WORK REQUIRED | For the word "France", count the lines of the records that hold it, and give only that number.

Extracted records
-.-.-
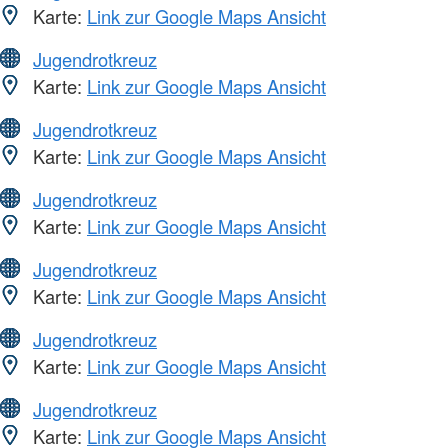
Karte:
Link zur Google Maps Ansicht
Jugendrotkreuz
Karte:
Link zur Google Maps Ansicht
Jugendrotkreuz
Karte:
Link zur Google Maps Ansicht
Jugendrotkreuz
Karte:
Link zur Google Maps Ansicht
Jugendrotkreuz
Karte:
Link zur Google Maps Ansicht
Jugendrotkreuz
Karte:
Link zur Google Maps Ansicht
Jugendrotkreuz
Karte:
Link zur Google Maps Ansicht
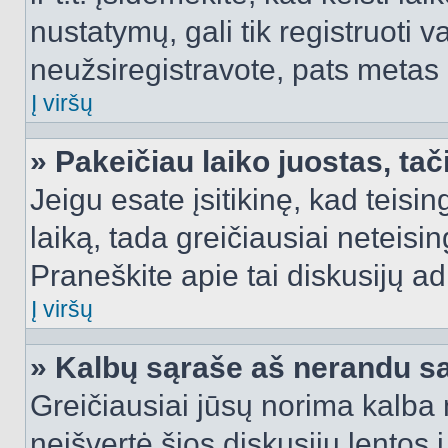
nustatymų, gali tik registruoti va
neužsiregistravote, pats metas b
Į viršų
» Pakeičiau laiko juostas, tač
Jeigu esate įsitikinę, kad teisin
laiką, tada greičiausiai neteisi
Praneškite apie tai diskusijų ad
Į viršų
» Kalbų sąraše aš nerandu s
Greičiausiai jūsų norima kalba 
neišvertė šios diskusijų lentos 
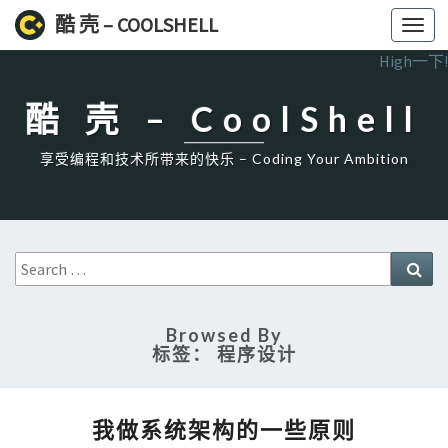
酷 壳 – COOLSHELL
Toggl
navig
High一下!
酷 壳 – CoolShell
享受编程和技术所带来的快乐 – Coding Your Ambition
Search
Sea
for:
Browsed By
标签：
程序设计
我
我做系统架构的一些原则
做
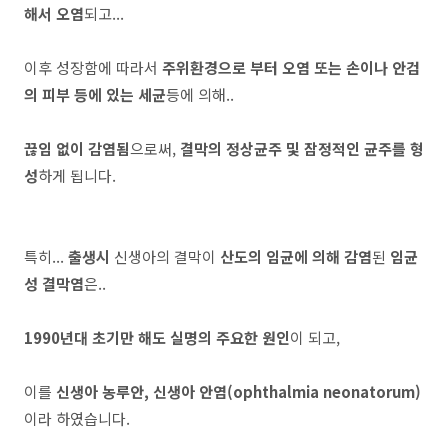
해서 오염
되고...
이후 성장함에 따라서
주위환경으로 부터 오염 또는 손이나 안검
의 피부 등에 있는 세균
등에 의해..
끊임 없이 감염됨
으로써,
결막의 정상균주 및 잠정적인 균주를 형
성
하게 됩니다.
특히...
출생시
신생아의 결막이
산도의 임균에 의해 감염
된
임균
성 결막염
은..
1990년대 초기만 해도 실명의 주요한 원인
이 되고,
이를
신생아 농루안, 신생아 안염(ophthalmia neonatorum)
이라 하였습니다.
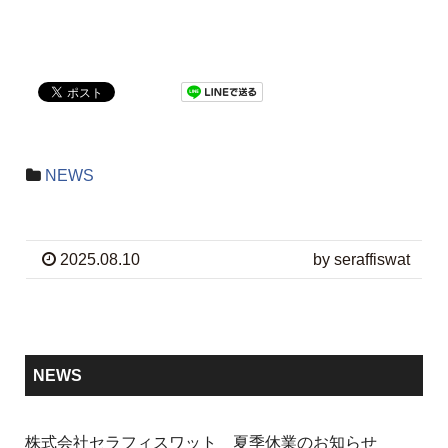
NEWS
2025.08.10
by seraffiswat
NEWS
株式会社セラフィスワット 夏季休業のお知らせ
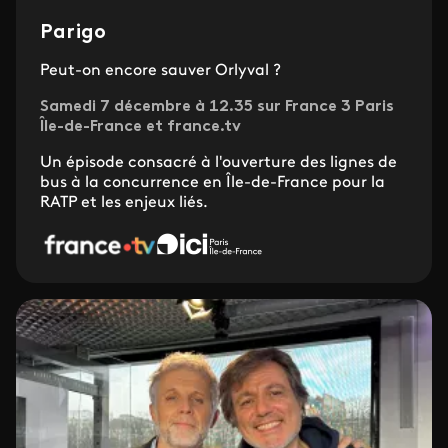
Parigo
Peut-on encore sauver Orlyval ?
Samedi 7 décembre à 12.35 sur France 3 Paris
Île-de-France et france.tv
Un épisode consacré à l'ouverture des lignes de
bus à la concurrence en Île-de-France pour la
RATP et les enjeux liés.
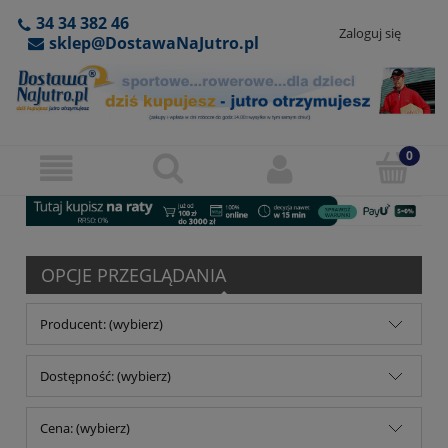
34 34 382 46
Zaloguj się
sklep@DostawaNaJutro.pl
OPCJE PRZEGLĄDANIA
Producent: (wybierz)
Dostępność: (wybierz)
Cena: (wybierz)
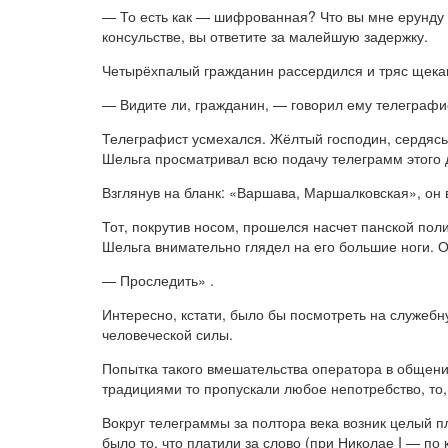
— То есть как — шифрованная? Что вы мне ерунду 
консульстве, вы ответите за малейшую задержку.
Четырёхпалый гражданин рассердился и тряс щеками
— Видите ли, гражданин, — говорил ему телеграфи
Телеграфист усмехался. Жёлтый господин, сердясь,
Шельга просматривал всю подачу телеграмм этого 
Взглянув на бланк: «Варшава, Маршалковская», он 
Тот, покрутив носом, прошелся насчет панской пол
Шельга внимательно глядел на его большие ноги. 
— Проследить»
.
Интересно, кстати, было бы посмотреть на служебн
человеческой силы.
Попытка такого вмешательства оператора в общени
традициями то пропускали любое непотребство, то,
Вокруг телеграммы за полтора века возник целый 
было то, что платили за слово (при Николае I — по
-.-.-
EXERCISE SOLUTION | 3